The lads cheered up; at last something was happening. In fact, it was an amazing turnaround. The men were keyed up and raring to go, the American sailors were cracking jokes and a cheer went up as we set off.
Yet to me inside the hold, the sea seemed deadly quiet.
It was an echo of ourselves;
calm on the outside but deep and unfathomable feelings on the inside.
There was a quiet buzz of conversation and louder murmurs from the gambling schools. A few tried to get some shut-eye, but every now and then someone would step over you to visit the toilets on deck.
I went up and was amazed at what I saw. Thousands of boats of all descriptions had amassed around us - but all I could see in the night light was their silhouettes.
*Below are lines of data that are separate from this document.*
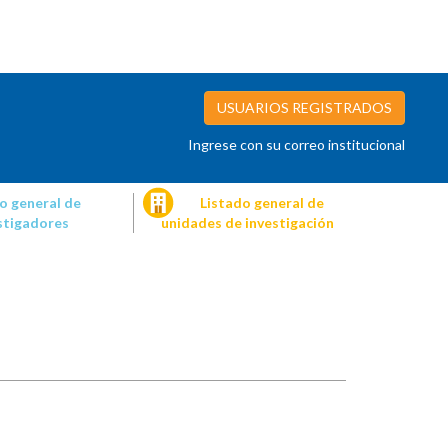
USUARIOS REGISTRADOS
Ingrese con su correo institucional
o general de
Listado general de
stigadores
unidades de investigación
Hundreds, thousands of ghostly vessels all sailing in the same direction.
As I scrambled back down, I thought to myself: "If we get a direct hit, we won't have a cat in hell's chance of getting out of the hold."
I offered up a silent prayer to my guardian angel. Because I never knew my father, I developed a close relationship with the man my mother worked for.
He built a little truck for me to push round delivering things, and when he died, I believe he came to look over me.
I crossed my fingers and thought: "Look after your little friend, Tom Kerry."